Saved entries:
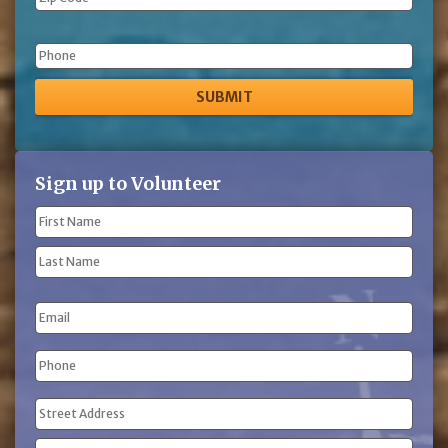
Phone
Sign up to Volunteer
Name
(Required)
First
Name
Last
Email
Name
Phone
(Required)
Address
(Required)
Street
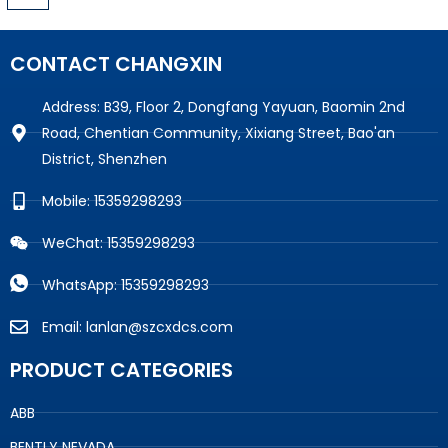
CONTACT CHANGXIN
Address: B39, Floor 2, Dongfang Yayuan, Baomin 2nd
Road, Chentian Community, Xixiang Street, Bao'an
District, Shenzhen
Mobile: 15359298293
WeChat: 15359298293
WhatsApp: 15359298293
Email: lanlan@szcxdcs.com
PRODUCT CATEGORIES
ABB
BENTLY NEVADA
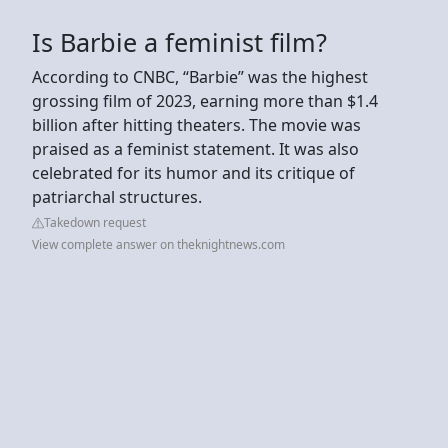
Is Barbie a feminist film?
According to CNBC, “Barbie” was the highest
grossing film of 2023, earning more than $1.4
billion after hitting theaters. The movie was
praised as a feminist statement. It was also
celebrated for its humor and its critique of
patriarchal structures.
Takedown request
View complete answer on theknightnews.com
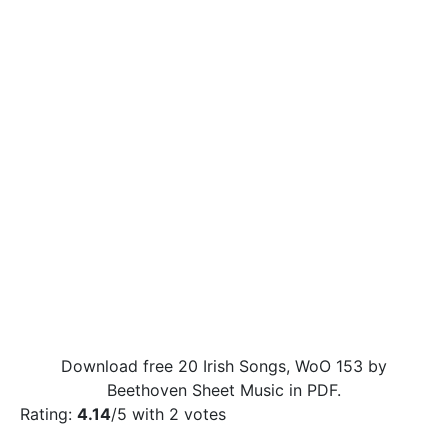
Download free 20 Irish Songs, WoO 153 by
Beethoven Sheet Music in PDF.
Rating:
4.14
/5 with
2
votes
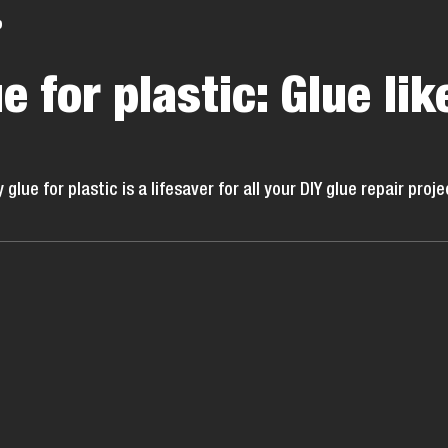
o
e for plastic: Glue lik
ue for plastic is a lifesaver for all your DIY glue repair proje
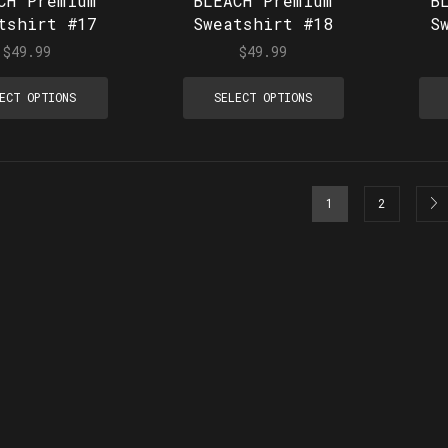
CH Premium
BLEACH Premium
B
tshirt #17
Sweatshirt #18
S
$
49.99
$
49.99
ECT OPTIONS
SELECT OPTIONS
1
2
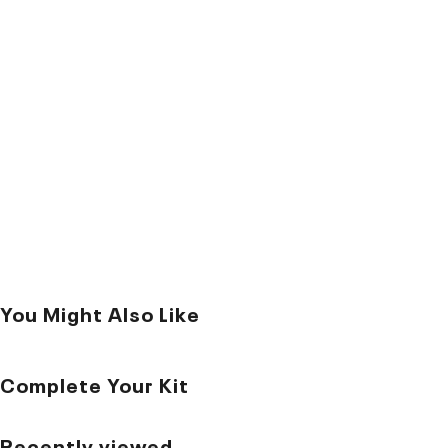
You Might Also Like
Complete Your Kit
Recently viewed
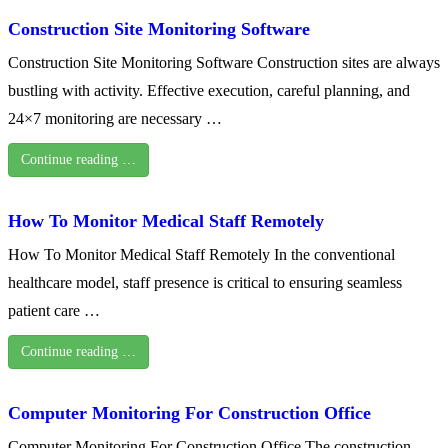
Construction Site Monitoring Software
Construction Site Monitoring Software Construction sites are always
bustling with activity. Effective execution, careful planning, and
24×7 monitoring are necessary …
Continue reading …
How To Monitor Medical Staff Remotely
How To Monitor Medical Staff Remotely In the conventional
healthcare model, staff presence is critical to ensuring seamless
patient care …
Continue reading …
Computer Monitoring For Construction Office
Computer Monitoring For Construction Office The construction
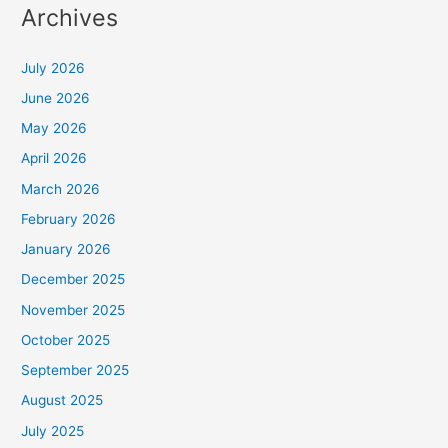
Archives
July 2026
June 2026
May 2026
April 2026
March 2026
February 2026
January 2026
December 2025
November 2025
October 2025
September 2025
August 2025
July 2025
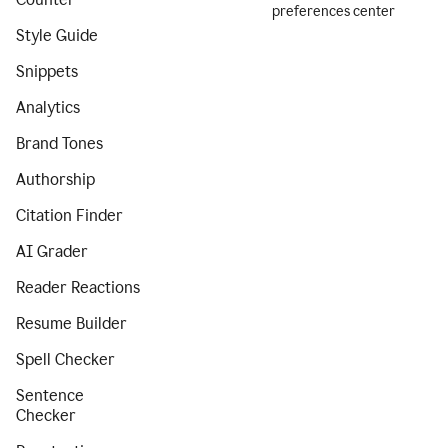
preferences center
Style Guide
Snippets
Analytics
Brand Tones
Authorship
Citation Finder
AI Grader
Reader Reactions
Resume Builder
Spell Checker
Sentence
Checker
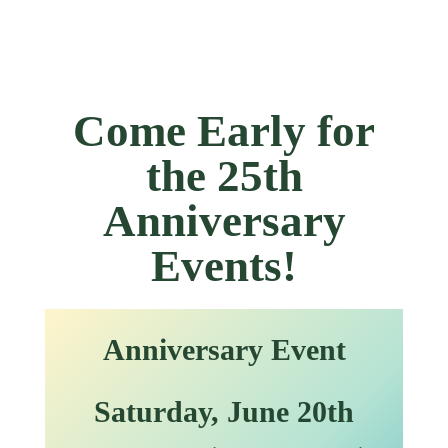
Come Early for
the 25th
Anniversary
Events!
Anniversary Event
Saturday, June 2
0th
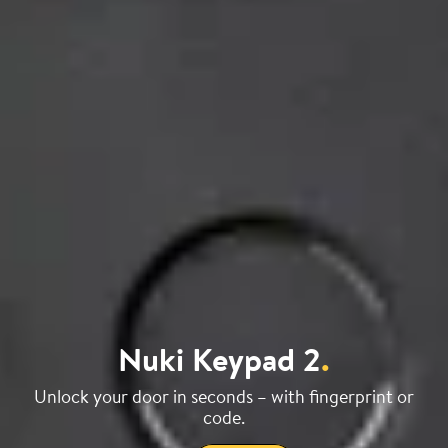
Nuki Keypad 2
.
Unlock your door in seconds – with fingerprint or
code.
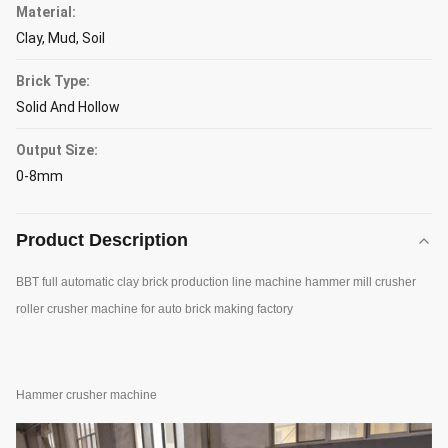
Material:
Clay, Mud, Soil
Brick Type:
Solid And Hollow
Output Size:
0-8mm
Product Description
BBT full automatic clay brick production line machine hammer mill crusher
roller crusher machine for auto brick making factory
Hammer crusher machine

Work to be completed: Copy out each line of the data that has the word "Software" in it.

Exercise result:
Construction Site Monitoring Software
Construction Site Monitoring Software Construction sites are always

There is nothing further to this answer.